Pearls of Lidia’s Wisdom Part II

Reflecting upon the 4 sessions I spent writing with Lidia Yuknavitch, memoir goddess and fantasy mother-figure to my wounded child-soul, I’m inspired to share some direct quotes from the workshop. I’m a fan of direct quotes and did my best to record Lidia’s one-liner’s word-for-word. Let’s get started:

“I can write about rocks and water for ten pages and tell you more about my life than if I told you the top ten events of my life.”

“Your objects and metaphors will carry the weight of your truth, will carry your story.”

“Don’t explain shit to the reader.”

“Trick the audience in the beginning, such as, start out with a fairytale-sounding-story then let it disintegrate and achieve your own voice.”

“Find the music of your own voice.”

“Repeat things and they take on weight.”

“There is developing your voice and then there is masturbating (i.e. doing what you already do). You want to continue to develop your voice.”

What do you think about these quotes? Do you like them? Do they make sense to you and for your writing? I think they’re gold. To a certain extent of course–to the extent that they work for me. For example, “Don’t explain shit to the reader?” I love the idea of leaving things up to the imagination. Read Lidia’s memoir The Chronology of Water and you will find a story about sexual abuse with a bunch of big, gaping holes. Wait, what really happened? Was it worse than we thought? Not as bad? Who knows, damn Lidia…but at the same time I don’t want my memoir to read like a movie watched when at the end you No, wait, what? I’m gonna have to watch that one again. I want the reader to understand the first time, but yes, to be left with a sense of mystery, a sense of: No, this isn’t a tell-all. You’re gonna have to call me or lay me or get me drunk to find out the rest.

The Chronology of Water is my second model-memoir. Model-memoirs are memoirs that I study. I don’t copy…that would be too hard, to do exactly as they did, in every area of the book. No, it’s not that at all. I’d be surprised if when my book is published, a person could look and say Ah , she definitely used Lidia Yuknavitch as inspiration. But you never know. Model-memoirs are just books I use as rough references for what I’m going for. Things as simple as chapter length and how the author begins a story. I’m gleaning from Lidia wisdom on creativity, and brave-writing to the maximum.  Loose writing. Free writing.

My other, first-discovered model-memoir is Jeannette Wall’s The Glass Castle. Jeannette Wall’s has a very to-the-point, factual, journalistic voice. She is in fact a journalist. When I first began writing my memoir, I used her approach: just tell the story, as it happened and let the reader decide what to think of it. Little retrospection. I was unable to reflect at that point. Didn’t want to think about how I felt about things. Now, I’m able to do that. It happened before Lidia’s workshop, that I began to “open up” in my writing. Less what happened and more I was fucking pissed, scared, sad, lying, a dirty-girl.

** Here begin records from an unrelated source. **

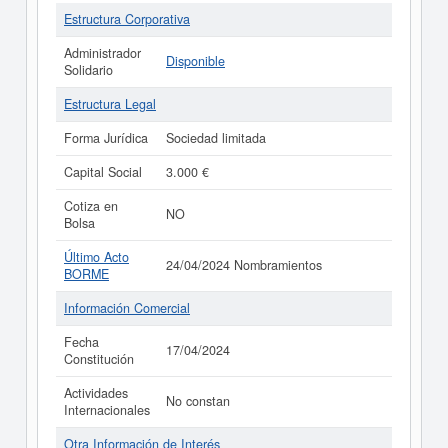
Estructura Corporativa
Administrador
Disponible
Solidario
Estructura Legal
Forma Jurídica
Sociedad limitada
Capital Social
3.000 €
Cotiza en
NO
Bolsa
Último Acto
24/04/2024 Nombramientos
BORME
Información Comercial
Fecha
17/04/2024
Constitución
Actividades
No constan
Internacionales
Otra Información de Interés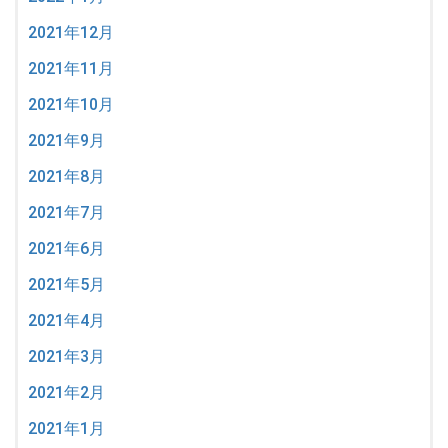
2021年12月
2021年11月
2021年10月
2021年9月
2021年8月
2021年7月
2021年6月
2021年5月
2021年4月
2021年3月
2021年2月
2021年1月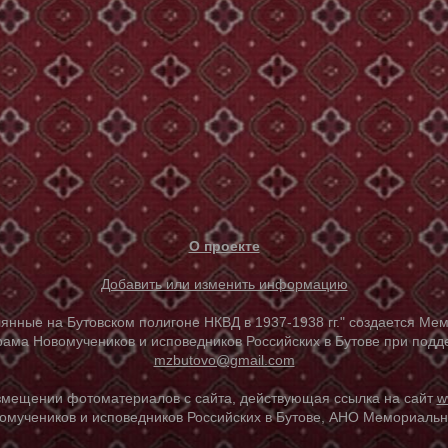
О проекте
Добавить или изменить информацию
е на Бутовском полигоне НКВД в 1937-1938 гг." создается Мем
ама Новомучеников и исповедников Российских в Бутове при под
mzbutovo@gmail.com
азмещении фотоматериалов с сайта, действующая ссылка на сайт
w
омучеников и исповедников Российских в Бутове, АНО Мемориальны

Lidia and Jeannette are two very different writer’s. Studying them both has and will continue to be somewhat of a tug-of-war, in the best of ways…a challenge and I love those.

5 thoughts on “Pearls of Lidia’s Wisdom Part II

    1. They do offer it on Kindle, I believe, where I am at least. Horray for ordering The Glass Castle! That is wonderful! However I HIGHLY recommend Lidia’s book, its a stunner.

      Thanks for reading my post dear! Chat again soon!